Opposite i <= k: Ai = Bi

Opposite i> k: Ai = C1Ai-1 + C2Ai-2 + …… CkAi-k

Among them, Bj and Cj (1<=j<=k) are given natural numbers. Write a program, given a natural number m<=n, calculate Am+Am+1+……An, and output the value of the remainder of dividing it by the given natural number p.

enter

The first line is the natural number k

The second line includes k natural numbers b1, b2, ... bk.

The third line contains k natural numbers c1, c2,...ck.
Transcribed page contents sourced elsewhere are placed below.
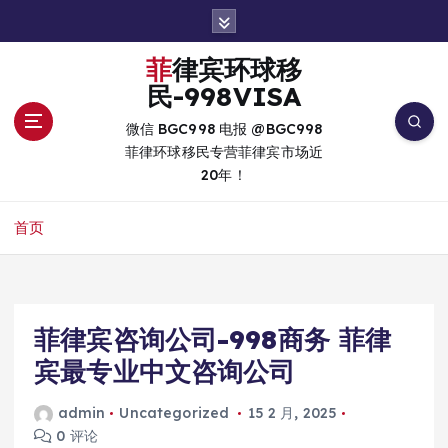
跳
转
到
菲律宾环球移
内
民-998VISA
容
微信 BGC998 电报 @BGC998
菲律环球移民专营菲律宾市场近
20年！
首页
菲律宾咨询公司-998商务 菲律
宾最专业中文咨询公司
admin
Uncategorized
15 2 月, 2025
0 评论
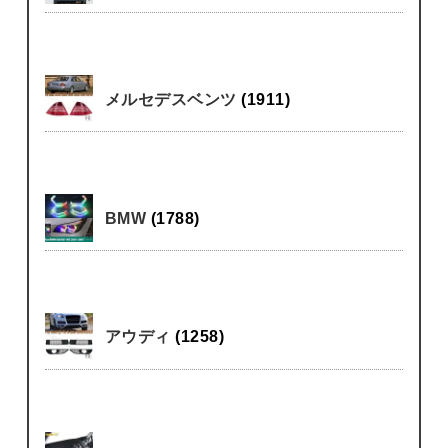
メルセデスベンツ
(1911)
BMW
(1788)
アウディ
(1258)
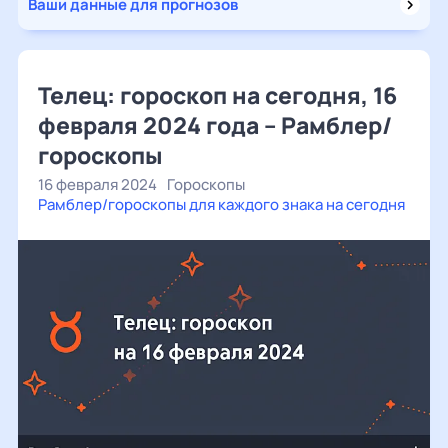
Ваши данные для прогнозов
Телец: гороскоп на сегодня, 16
февраля 2024 года – Рамблер/
гороскопы
16 февраля 2024
Гороскопы
Рамблер/гороскопы для каждого знака на сегодня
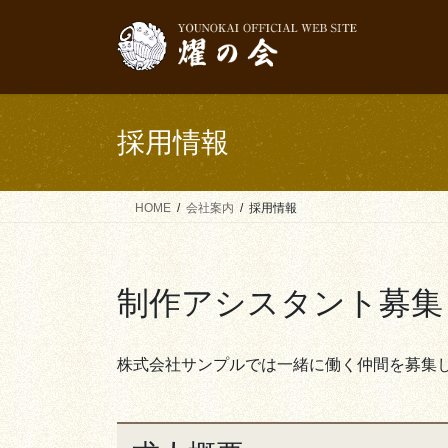
コ
ナ
ン
ビ
テ
ゲ
ン
ー
ツ
シ
へ
ョ
採用情報
ス
ン
キ
に
ッ
移
HOME
会社案内
採用情報
プ
動
制作アシスタント募集
株式会社サンプルでは一緒に働く仲間を募集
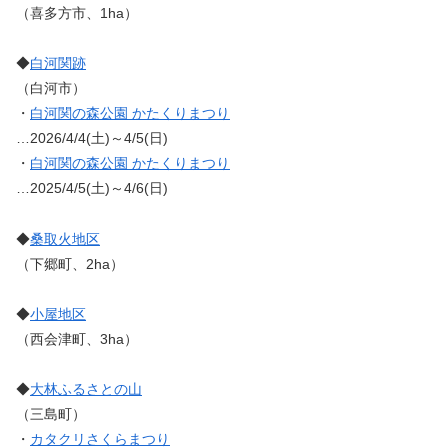
（喜多方市、1ha）
◆
白河関跡
（白河市）
・
白河関の森公園 かたくりまつり
…2026/4/4(土)～4/5(日)
・
白河関の森公園 かたくりまつり
…2025/4/5(土)～4/6(日)
◆
桑取火地区
（下郷町、2ha）
◆
小屋地区
（西会津町、3ha）
◆
大林ふるさとの山
（三島町）
・
カタクリさくらまつり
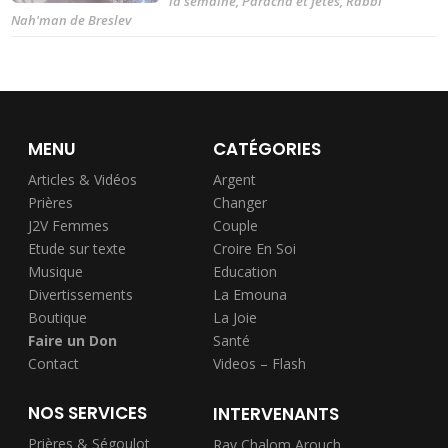
la semaine
,
Paracha et fêtes
,
Rabbi
Nah'man de Breslev
MENU
CATÉGORIES
Articles & Vidéos
Argent
Prières
Changer
J2V Femmes
Couple
Etude sur texte
Croire En Soi
Musique
Education
Divertissements
La Emouna
Boutique
La Joie
Faire un Don
Santé
Contact
Videos – Flash
NOS SERVICES
INTERVENANTS
Prières & Ségoulot
Rav Chalom Arouch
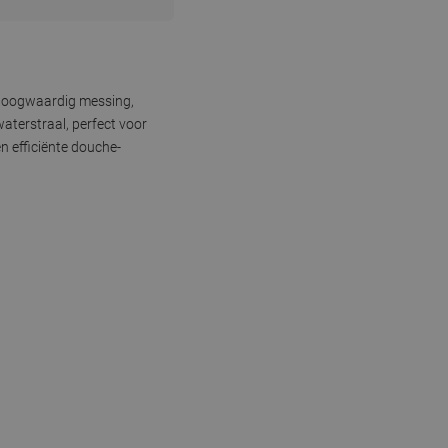
 hoogwaardig messing,
terstraal, perfect voor
n efficiënte douche-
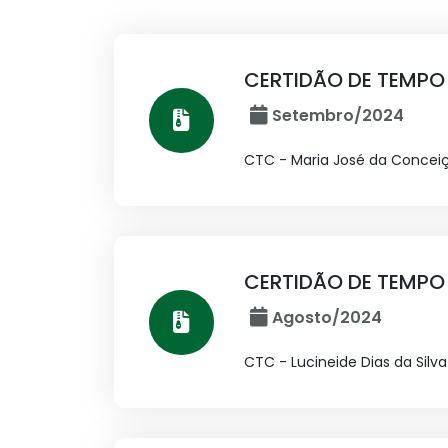
CERTIDÃO DE TEMPO
Setembro/2024
CTC - Maria José da Conceiç
CERTIDÃO DE TEMPO
Agosto/2024
CTC - Lucineide Dias da Silva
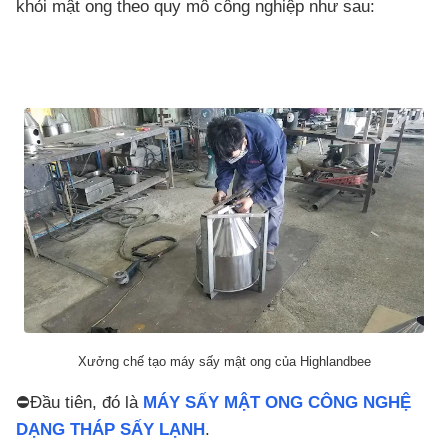
khỏi mật ong theo quy mô công nghiệp như sau:
Xưởng chế tạo máy sấy mật ong của Highlandbee
⛔Đầu tiên, đó là
MÁY SẤY MẬT ONG CÔNG NGHỆ
DẠNG THÁP SẤY
LẠNH
.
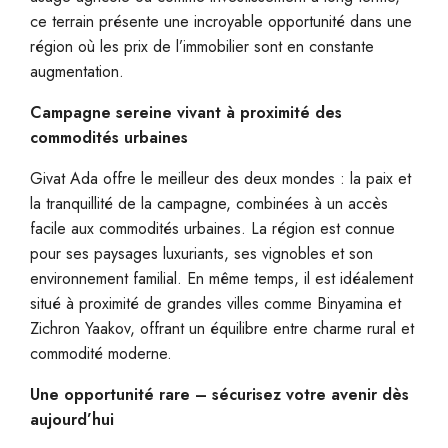
ce terrain présente une incroyable opportunité dans une
région où les prix de l’immobilier sont en constante
augmentation.
Campagne sereine vivant à proximité des
commodités urbaines
Givat Ada offre le meilleur des deux mondes : la paix et
la tranquillité de la campagne, combinées à un accès
facile aux commodités urbaines. La région est connue
pour ses paysages luxuriants, ses vignobles et son
environnement familial. En même temps, il est idéalement
situé à proximité de grandes villes comme Binyamina et
Zichron Yaakov, offrant un équilibre entre charme rural et
commodité moderne.
Une opportunité rare – sécurisez votre avenir dès
aujourd’hui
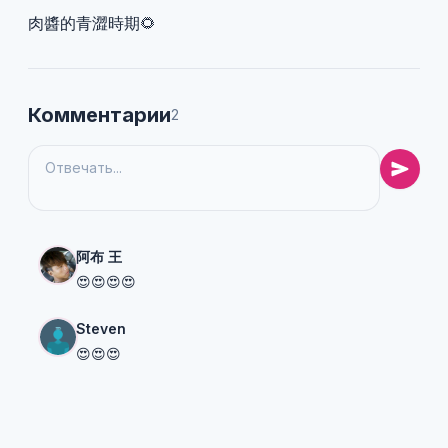
肉醬的青澀時期🌻
Комментарии
2
阿布 王
😍😍😍😍
Steven
😍😍😍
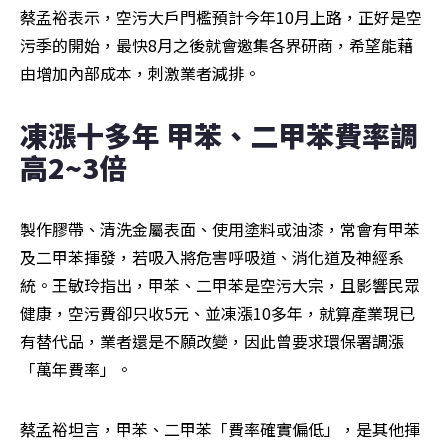
蔡孟裕表示，空污大戶門檻預計今年10月上路，正好是空
污季的開始，最快8月之後就會邀集各界研商，希望能藉
由增加內部成本，刺激業者減排。
凍漲十多年 甲苯、二甲苯費率調
高2~3倍
製作膠帶、清洗金屬表面、使用塗料或油漆，常會有甲苯
及二甲苯揮發，若吸入將危害呼吸道、消化道及神經系
統。王敏玲指出，甲苯、二甲苯是空污大宗，且影響民眾
健康，空污費卻只收5元、並凍漲10多年，就算產業現已
有替代品，業者還是不願改變，因此曾要求環保署調漲
「萬年費率」。
蔡孟裕坦言，甲苯、二甲苯「費率確實偏低」，是其他揮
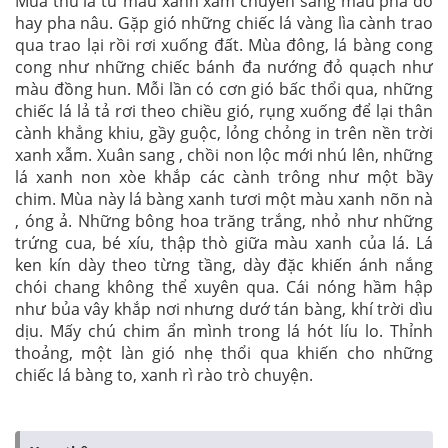
Mùa thu lá từ màu xanh xẫm chuyển sang màu pha đỏ
hay pha nâu. Gặp gió những chiếc lá vàng lìa cành trao
qua trao lại rồi rơi xuống đất. Mùa đông, lá bàng cong
cong như những chiếc bánh đa nướng đỏ quạch như
màu đồng hun. Mỗi lần có cơn gió bấc thổi qua, những
chiếc lá lả tả rơi theo chiều gió, rụng xuống để lại thân
cành khẳng khiu, gầy guộc, lỏng chỏng in trên nền trời
xanh xẫm. Xuân sang , chồi non lộc mới nhú lên, những
lá xanh non xòe khắp các cành trông như một bầy
chim. Mùa này lá bàng xanh tươi một màu xanh nõn nà
, óng ả. Những bông hoa trăng trắng, nhỏ như những
trứng cua, bé xíu, thập thò giữa màu xanh của lá. Lá
ken kín dày theo từng tầng, dày đặc khiến ánh nắng
chói chang không thể xuyên qua. Cái nóng hầm hập
như bủa vây khắp nơi nhưng dướ tán bàng, khí trời dìu
dịu. Mấy chú chim ẩn mình trong lá hót líu lo. Thỉnh
thoảng, một làn gió nhẹ thổi qua khiến cho những
chiếc lá bàng to, xanh rì rào trò chuyện.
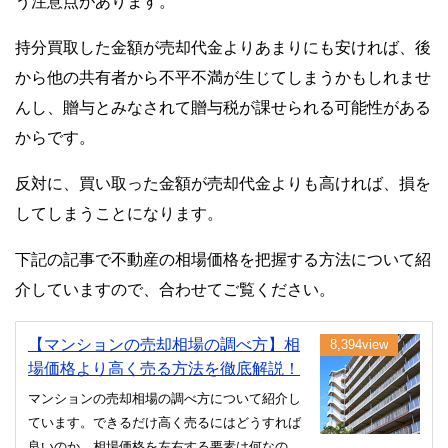
う注意点があります。
持分買取した金額が売却代金よりあまりにも安ければ、後
から他の共有者から不平不満が生じてしまうかもしれませ
んし、贈与とみなされて贈与税が課せられる可能性がある
からです。
反対に、買い取った金額が売却代金よりも高ければ、損を
してしまうことになります。
下記の記事で不動産の相場価格を把握する方法について紹
介していますので、合わせてご覧ください。
【マンションの売却相場の調べ方】相
8,394view
場価格より高く売る方法を徹底解説！
マンションの売却相場の調べ方について紹介し
ています。できるだけ高く売るにはどうすれば
良いのか、相場価格を左右する要素は何なのか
The fourth line contains three natural numbers m, n, p.

Output

A positive integer, representing the value of (Am+Am+1+……An)%p

Sample input

Sample output

prompt

For 100% test data: 1<=k<=15;1<=m<=n<=10^18

For 20% of the test data: 1<=k<=15;1<=m<=n<=10^6

For 30% of the test data: k=1; 1<=m<=n<=10^18

For all test data: 0<=b1,b2,……,bk,c1,c2,……,ck<=10^9;1<=p<=10^8.

answer

From the question, we can know $A_{n}=\sum_ {i=1}^{k} C_{i}*A_{n-i}(n>k)$ that if the sum of A(m~n) is required, we can find s(n)-s(m-1) (prefix sum), so the key recurrence formula is obtained:

$S_{n}=S_{n-1}+\sum_ {i=1}^{k} C_{i}*A_{n-i}(n>k)$

So we might as well set the initial matrix as [A1 A2 …… Ak Sk],

$A_{2}=0*A_{1}+1*A_{2}$

$A_{3}=0*A_{1}+0*A_{2}+1*A_{3}$

……

$A_{k}=0+1*A_{k}$

$A_{k+1}=C_{k}*A_{1}+C_{k-1}*A_{2}+...+C_{1}*A_{k}$

$S_{k+1}=S_{k}+C_{k}*A_{1}+C_{k-1}*A_{2}+...+C_{1}*A_{k}$

So the initial matrix is multiplied by the acceleration matrix of (k+1)*(k+1):

$\begin{bmatrix} A_{1} &A_{2} &... &A_{k} &S_{k} \end{bmatrix} * \begin{bmatrix} 0 &0 &... &C_{k} &C_{k} \\ 1 &0 &... &C_{k-1} &C_{k-1} \\ ... &... &... &...&... \\ 0 &0 &... &C_{1} &C_{1} \\ 0 &0 &... &0 & 1 \end{bmatrix} = \begin{bmatrix} A_{2} &A_{3} &... &A_{k+1} &S_{k+1} \end{bmatrix}$

Because Ai=Bi(i≤k), it can become

$\begin{bmatrix} B_{1} &B_{2} &... &B_{k} &S_{k} \end{bmatrix} * \begin{bmatrix} 0 &0 &... &C_{k} &C_{k} \\ 1 &0 &... &C_{k-1} &C_{k-1} \\ ... &... &... &...&... \\ 0 &0 &... &C_{1} &C_{1} \\ 0 &0 &... &0 & 1 \end{bmatrix} = \begin{bmatrix} A_{2} &A_{3} &... &A_{k+1} &S_{k+1} \end{bmatrix}$

and so $\begin{bmatrix} B_{1} &B_{2} &... &B_{k} &S_{k} \end{bmatrix} * \begin{bmatrix} 0 &0 &... &C_{k} &C_{k} \\ 1 &0 &... &C_{k-1} &C_{k-1} \\ ... &... &... &...&... \\ 0 &0 &... &C_{1} &C_{1} \\ 0 &0 &... &0 & 1 \end{bmatrix}^{n-k} = \begin{bmatrix} A_{n-k+1} &A_{n-k+2} &... &A_{n} &S_{n} \end{bmatrix}$

Use the fast power of two matrices to find Sn and Sm-1 respectively, subtract the two numbers, add p and then %p.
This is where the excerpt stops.